How did they know to pre-approve you for their fantastic offer? In these difficult economic times, these offers may seem more and more appealing, but it’s usually best to rip up those letters and chuck them in the trash.
Pre-Approvals for Everyone
If a credit card company has your name and mailing address, consider yourself pre-approved. Whether you’re actually approved for the offer that the credit card company promoted in the first place will depend on your credit profile. Once you sign the application and send it back to them is when they actually pull your credit reports.
The credit card companies are under no obligation to offer you the “pre-approved” terms that you thought you would be getting. They can deny you, or perhaps even worse, offer you a lower credit limit with significantly higher interest rates. Classic bait and switch.
Doing Your Homework
If you are in the market for a credit card, it’s highly advisable that, just like with any other financial investment, you do some research before agreeing to the first card that comes your way. Sites such as BankRate.com will list competing credit card rates and all associated fees.
Also, your bank may be a good place to establish a line of credit. Often banks that have done business with you over the years will be willing to offer reasonable rates to make sure that all of your finances are running through them. Of course this will only work if you’ve been mature and responsible in your dealings with them. Don’t expect a credit card offer from a bank if you’re missing 3 mortgage payments a year with them.
Preying on the Financially Weak
Credit card companies make money when their borrowers are paying ridiculously high interest rates. As a result they’ll often prey on those who are involved with credit repair, debt relief or perhaps are rebounding from a recent bankruptcy.
Typically these consumers are having a hard time establishing credit and see a “pre-approved” offer as their chance to start creating a positive credit profile. The credit card companies will ultimately approve borrowers for low amounts and make money on incredibly high service fees and interest rates. The end result is that the lender makes money, while the borrowers continue to reproduce their bad credit habits.

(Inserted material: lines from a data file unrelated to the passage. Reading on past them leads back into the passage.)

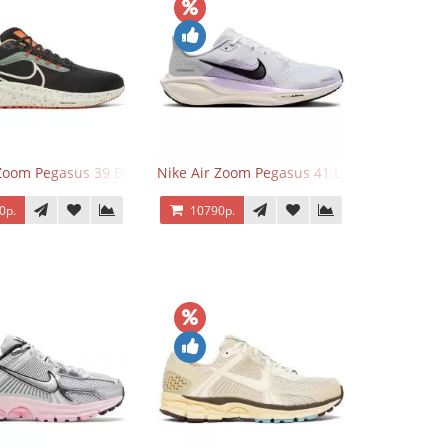
 Zoom Pegasus 39 Black White Orange
Nike Air Zoom Pegasus 41 Lilac Bloom
0р.
10790р.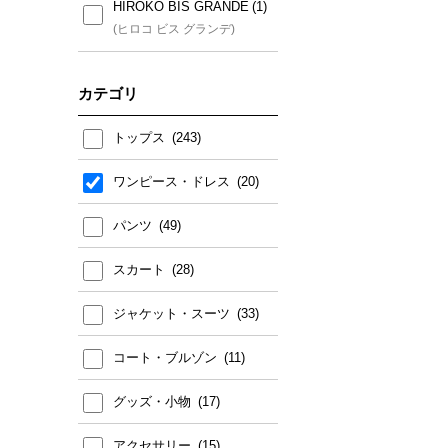
HIROKO BIS GRANDE
MK MICHEL KLEIN(小さい
(ヒロコ ビス グランデ)
サイズ)
(エムケー ミッシェルクラン
カテゴリ
(小さいサイズ))
トップス
ワンピース・ドレス
パンツ
スカート
ジャケット・スーツ
コート・ブルゾン
グッズ・小物
アクセサリー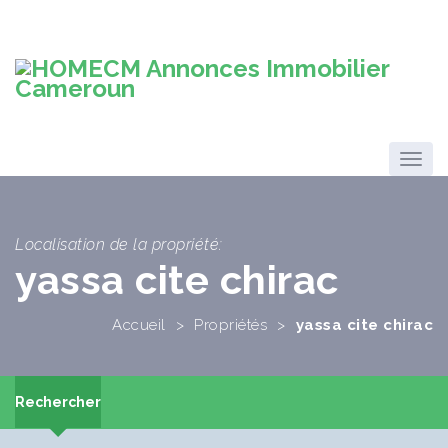
Localisation de la propriété:
yassa cite chirac
Accueil
>
Propriétés
>
yassa cite chirac
Rechercher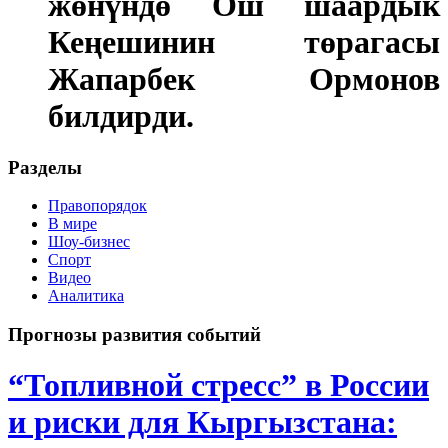
жөнүндө Ош шаардык
Кеңешинин төрагасы
Жапарбек Ормонов
билдирди.
Разделы
Правопорядок
В мире
Шоу-бизнес
Спорт
Видео
Аналитика
Прогнозы развития событий
“Топливной стресс” в России
и риски для Кыргызстана: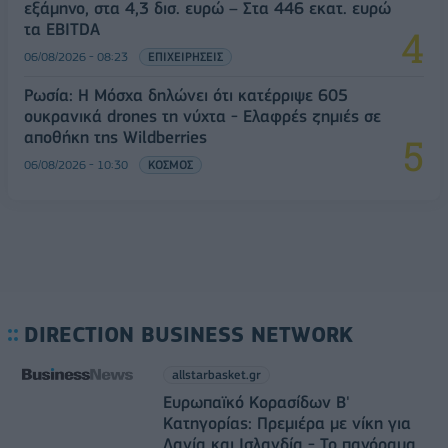
εξάμηνο, στα 4,3 δισ. ευρώ – Στα 446 εκατ. ευρώ
τα EBITDA
06/08/2026 - 08:23
ΕΠΙΧΕΙΡΗΣΕΙΣ
Ρωσία: Η Μόσχα δηλώνει ότι κατέρριψε 605
ουκρανικά drones τη νύχτα - Ελαφρές ζημιές σε
αποθήκη της Wildberries
06/08/2026 - 10:30
ΚΟΣΜΟΣ
DIRECTION BUSINESS NETWORK
allstarbasket.gr
Ευρωπαϊκό Κορασίδων Β'
Κατηγορίας: Πρεμιέρα με νίκη για
Δανία και Ισλανδία - Το πανόραμα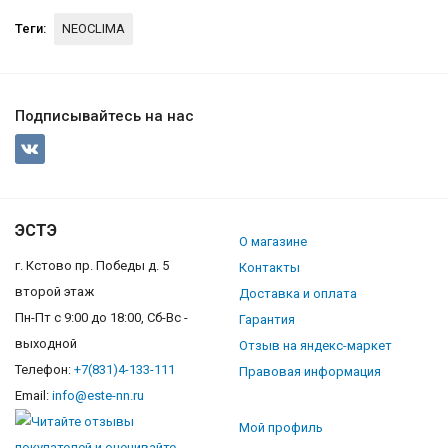
Теги:
NEOCLIMA
Подписывайтесь на нас
ЭСТЭ
О магазине
г. Кстово пр. Победы д. 5
Контакты
второй этаж
Доставка и оплата
Пн-Пт с 9:00 до 18:00, Сб-Вс -
Гарантия
выходной
Отзыв на яндекс-маркет
Телефон:
+7(831)4-133-111
Правовая информация
Email:
info@este-nn.ru
Мой профиль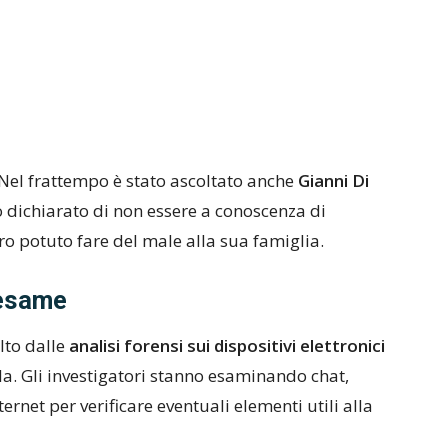
Nel frattempo è stato ascoltato anche
Gianni Di
o dichiarato di non essere a conoscenza di
ro potuto fare del male alla sua famiglia.
 esame
lto dalle
analisi forensi sui dispositivi elettronici
lla. Gli investigatori stanno esaminando chat,
ernet per verificare eventuali elementi utili alla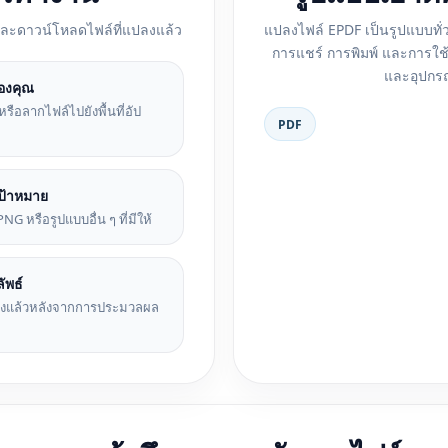
และดาวน์โหลดไฟล์ที่แปลงแล้ว
แปลงไฟล์ EPDF เป็นรูปแบบทั
การแชร์ การพิมพ์ และการใช
และอุปกรณ
องคุณ
รือลากไฟล์ไปยังพื้นที่อัป
PDF
ป้าหมาย
PNG หรือรูปแบบอื่น ๆ ที่มีให้
ัพธ์
ปลงแล้วหลังจากการประมวลผล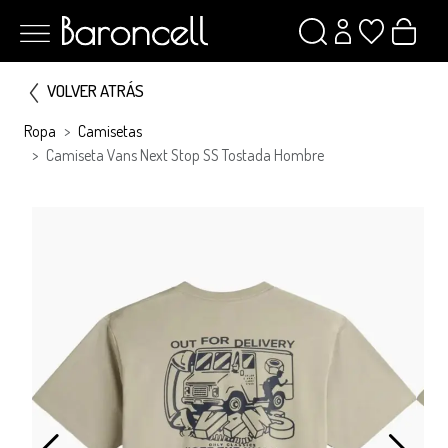
VOLVER ATRÁS
Ropa
Camisetas
Camiseta Vans Next Stop SS Tostada Hombre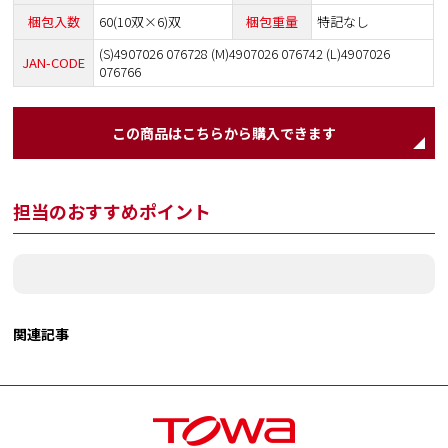
梱包入数
60(10双×6)双
梱包重量
特記なし
(S)4907026 076728 (M)4907026 076742 (L)4907026
JAN-CODE
076766
この商品はこちらから購入できます
担当のおすすめポイント
関連記事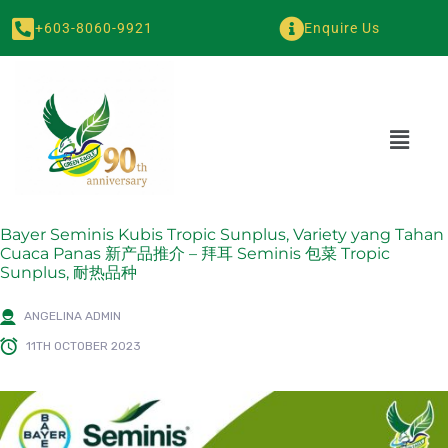
+603-8060-9921
Enquire Us
Bayer Seminis Kubis Tropic Sunplus, Variety yang Tahan
Cuaca Panas 新产品推介 – 拜耳 Seminis 包菜 Tropic
Sunplus, 耐热品种
ANGELINA ADMIN
11TH OCTOBER 2023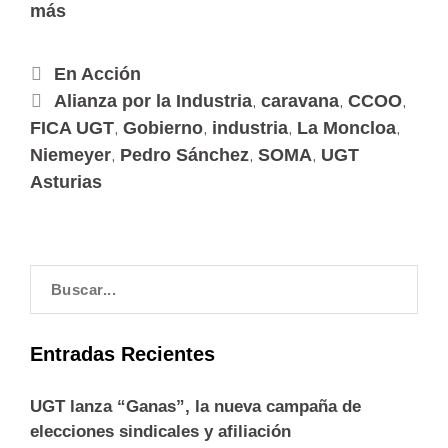
más
En Acción
,
,
,
Alianza por la Industria
caravana
CCOO
,
,
,
,
FICA UGT
Gobierno
industria
La Moncloa
,
,
,
Niemeyer
Pedro Sánchez
SOMA
UGT
Asturias
Entradas Recientes
UGT lanza “Ganas”, la nueva campaña de
elecciones sindicales y afiliación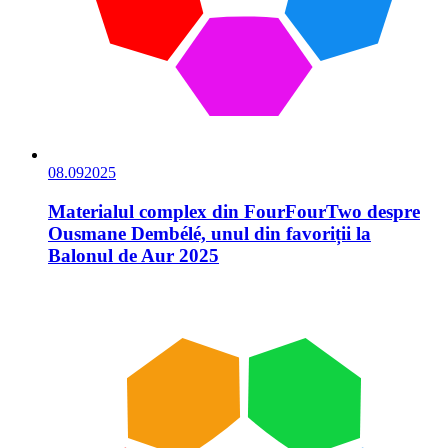
08.09
2025
Materialul complex din FourFourTwo despre
Ousmane Dembélé, unul din favoriții la
Balonul de Aur 2025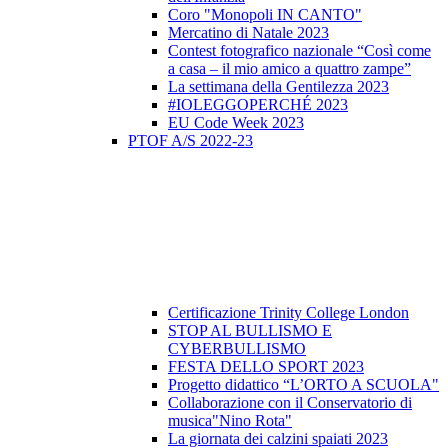
Coro "Monopoli IN CANTO"
Mercatino di Natale 2023
Contest fotografico nazionale “Così come
a casa – il mio amico a quattro zampe”
La settimana della Gentilezza 2023
#IOLEGGOPERCHÉ 2023
EU Code Week 2023
PTOF A/S 2022-23
Certificazione Trinity College London
STOP AL BULLISMO E
CYBERBULLISMO
FESTA DELLO SPORT 2023
Progetto didattico “L’ORTO A SCUOLA"
Collaborazione con il Conservatorio di
musica"Nino Rota"
La giornata dei calzini spaiati 2023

Ditching Pre-Approvals Entirely
The credit bureaus themselves will allow you to opt out of many solicitations. If you contact the bureaus directly, you can get them to stop selling your information for the sake of pre-approved offers for up to five years. It may not stop all of the offers from coming in, but it’s a good start.
Just like everything else in these difficult financial times, you’re going to have to work if you want to improve your financial standing. These pre-approved credit card offers are meant to get you hooked before they pull the carpet out from under you and give you a card that’s more suitable to their terms.
Ultimately, the choice is up to you as to how to handle these solicitations, but you’re much more likely to get a credit card that’s right for your needs if you put a little effort into it yourself. Spending an hour or two researching a card that fits your financial situation could save you hundreds or thousands in the long run. Isn’t an hour of your time worth it?